#### Records for this exercise
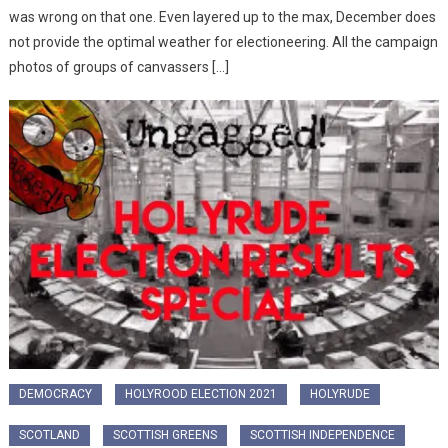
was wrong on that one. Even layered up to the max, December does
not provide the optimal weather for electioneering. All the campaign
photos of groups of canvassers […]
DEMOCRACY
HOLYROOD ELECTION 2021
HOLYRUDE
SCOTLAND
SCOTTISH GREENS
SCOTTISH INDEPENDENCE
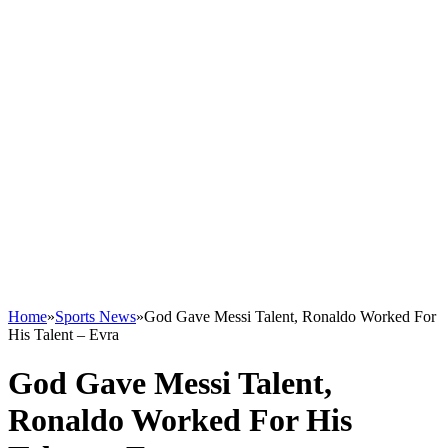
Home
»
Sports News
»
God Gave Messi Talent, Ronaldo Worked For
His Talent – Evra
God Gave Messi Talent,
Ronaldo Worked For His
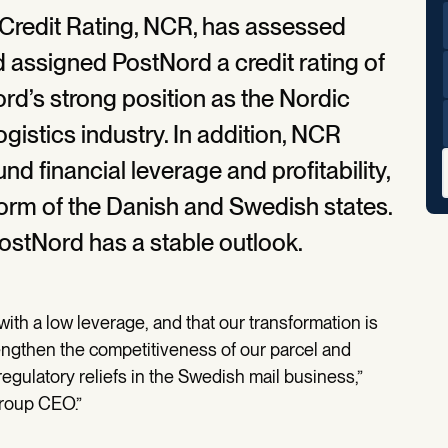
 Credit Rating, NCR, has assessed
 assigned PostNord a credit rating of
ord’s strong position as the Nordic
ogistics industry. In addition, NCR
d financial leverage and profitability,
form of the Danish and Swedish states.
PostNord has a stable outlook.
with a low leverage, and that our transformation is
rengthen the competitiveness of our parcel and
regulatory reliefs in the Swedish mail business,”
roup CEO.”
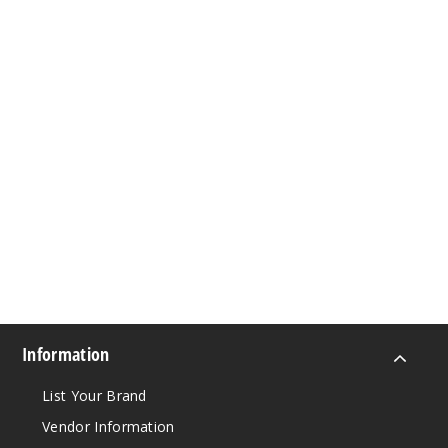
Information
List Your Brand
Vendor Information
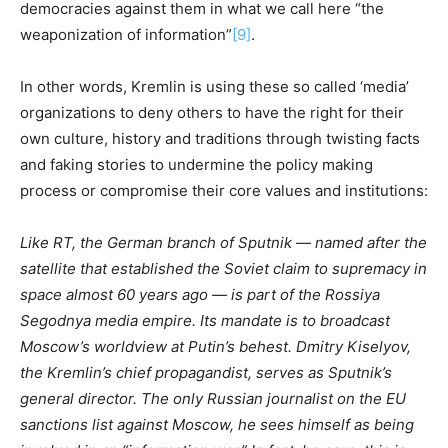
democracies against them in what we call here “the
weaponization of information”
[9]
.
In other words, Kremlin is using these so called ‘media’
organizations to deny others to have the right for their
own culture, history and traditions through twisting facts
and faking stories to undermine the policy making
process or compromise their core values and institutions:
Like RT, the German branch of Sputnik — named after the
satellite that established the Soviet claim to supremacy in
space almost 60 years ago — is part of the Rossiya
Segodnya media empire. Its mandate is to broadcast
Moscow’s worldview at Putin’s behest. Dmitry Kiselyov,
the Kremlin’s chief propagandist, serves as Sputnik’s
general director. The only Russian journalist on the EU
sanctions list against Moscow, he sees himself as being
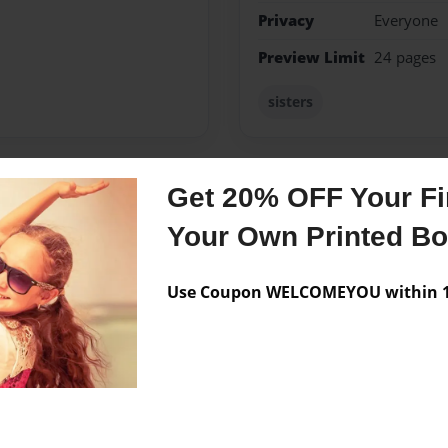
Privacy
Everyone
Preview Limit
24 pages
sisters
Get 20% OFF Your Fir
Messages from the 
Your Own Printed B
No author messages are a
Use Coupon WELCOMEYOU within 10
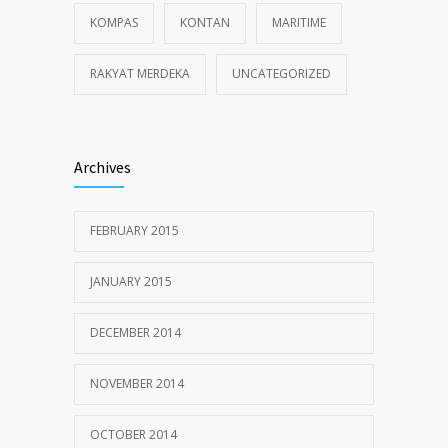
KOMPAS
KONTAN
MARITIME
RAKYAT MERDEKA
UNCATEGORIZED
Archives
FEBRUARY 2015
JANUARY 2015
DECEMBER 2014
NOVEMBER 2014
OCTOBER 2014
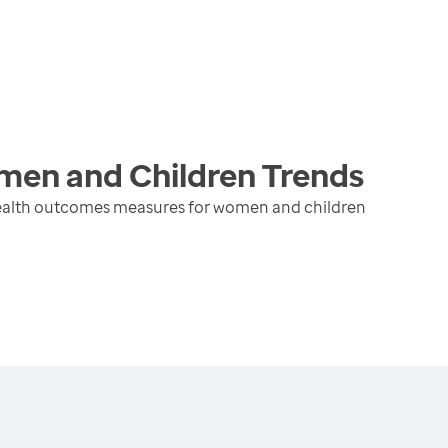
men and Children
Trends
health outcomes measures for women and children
==
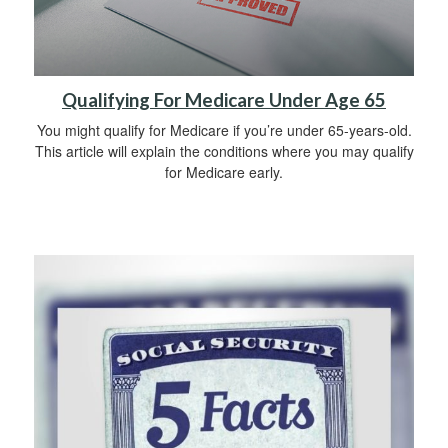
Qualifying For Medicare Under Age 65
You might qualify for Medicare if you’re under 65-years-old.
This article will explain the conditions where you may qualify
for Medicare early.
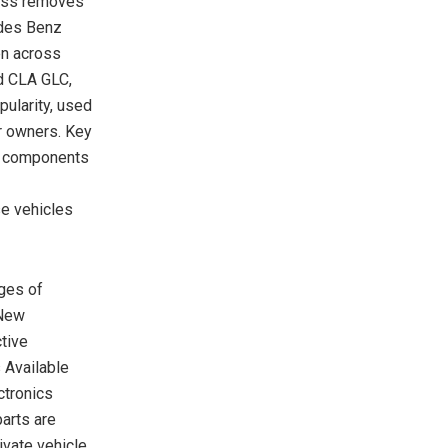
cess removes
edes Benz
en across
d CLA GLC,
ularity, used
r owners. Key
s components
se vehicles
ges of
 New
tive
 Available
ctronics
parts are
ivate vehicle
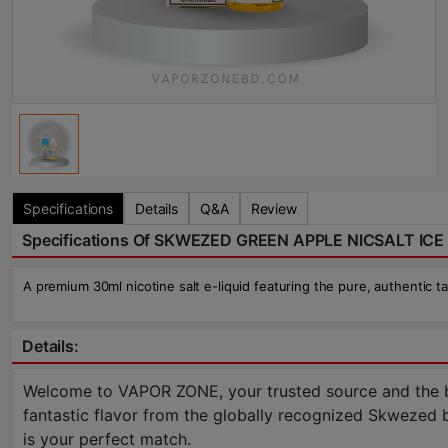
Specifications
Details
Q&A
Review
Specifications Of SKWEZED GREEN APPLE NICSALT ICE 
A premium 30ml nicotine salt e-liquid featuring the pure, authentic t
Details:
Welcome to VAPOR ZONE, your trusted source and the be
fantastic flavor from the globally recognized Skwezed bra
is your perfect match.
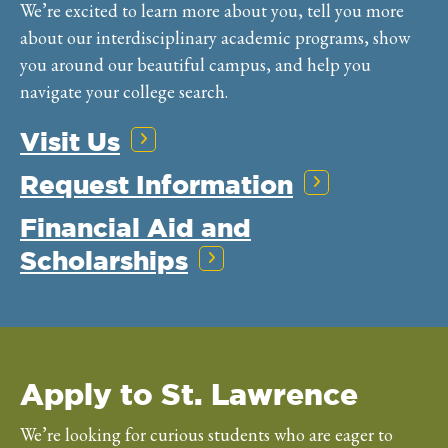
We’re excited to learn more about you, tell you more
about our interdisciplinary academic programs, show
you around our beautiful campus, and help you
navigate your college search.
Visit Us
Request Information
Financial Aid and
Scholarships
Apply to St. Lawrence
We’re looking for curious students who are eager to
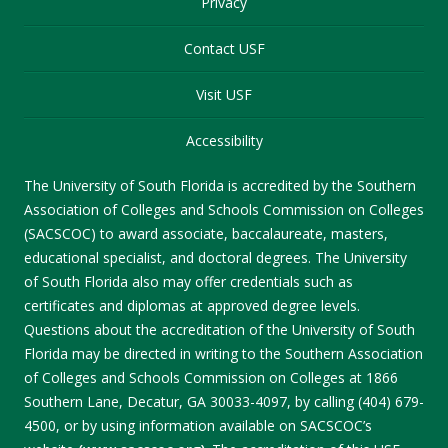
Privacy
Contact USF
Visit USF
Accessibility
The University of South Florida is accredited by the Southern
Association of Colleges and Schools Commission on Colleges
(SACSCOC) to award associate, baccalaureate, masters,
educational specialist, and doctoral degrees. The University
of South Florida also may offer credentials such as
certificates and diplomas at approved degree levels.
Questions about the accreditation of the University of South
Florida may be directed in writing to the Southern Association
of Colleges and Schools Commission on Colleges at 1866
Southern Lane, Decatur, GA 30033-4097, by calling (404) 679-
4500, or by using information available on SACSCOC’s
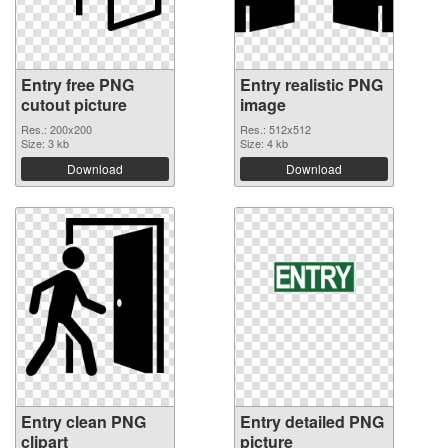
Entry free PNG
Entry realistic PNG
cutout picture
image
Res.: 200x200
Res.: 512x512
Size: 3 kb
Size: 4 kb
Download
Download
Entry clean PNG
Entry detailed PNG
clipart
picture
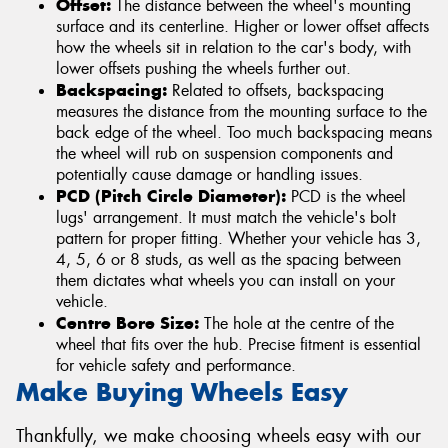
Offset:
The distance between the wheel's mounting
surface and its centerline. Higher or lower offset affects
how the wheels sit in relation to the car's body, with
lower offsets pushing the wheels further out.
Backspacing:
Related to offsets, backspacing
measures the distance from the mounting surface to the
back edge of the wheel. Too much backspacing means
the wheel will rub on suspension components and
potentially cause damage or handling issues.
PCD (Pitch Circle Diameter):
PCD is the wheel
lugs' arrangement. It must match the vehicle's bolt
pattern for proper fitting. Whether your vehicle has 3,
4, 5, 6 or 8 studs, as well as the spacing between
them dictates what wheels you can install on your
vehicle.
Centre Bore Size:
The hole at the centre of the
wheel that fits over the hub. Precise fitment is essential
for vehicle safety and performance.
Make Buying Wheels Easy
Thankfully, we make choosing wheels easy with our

#### Exercise directions
Repeat the lines above exactly, beginning with the one containing "was wrong on" and finishing with the one containing "Vendor Information". No pictures belong in the copy.

#### Exercise output
was wrong on that one. Even layered up to the max, December does
not provide the optimal weather for electioneering. All the campaign
photos of groups of canvassers […]
DEMOCRACY
HOLYROOD ELECTION 2021
HOLYRUDE
SCOTLAND
SCOTTISH GREENS
SCOTTISH INDEPENDENCE
Home
»
Sports News
»
God Gave Messi Talent, Ronaldo Worked For
His Talent – Evra
God Gave Messi Talent,
Ronaldo Worked For His
 Credit Rating, NCR, has assessed
 assigned PostNord a credit rating of
ord’s strong position as the Nordic
ogistics industry. In addition, NCR
d financial leverage and profitability,
form of the Danish and Swedish states.
PostNord has a stable outlook.
with a low leverage, and that our transformation is
rengthen the competitiveness of our parcel and
regulatory reliefs in the Swedish mail business,”
roup CEO.”
Information
List Your Brand
Vendor Information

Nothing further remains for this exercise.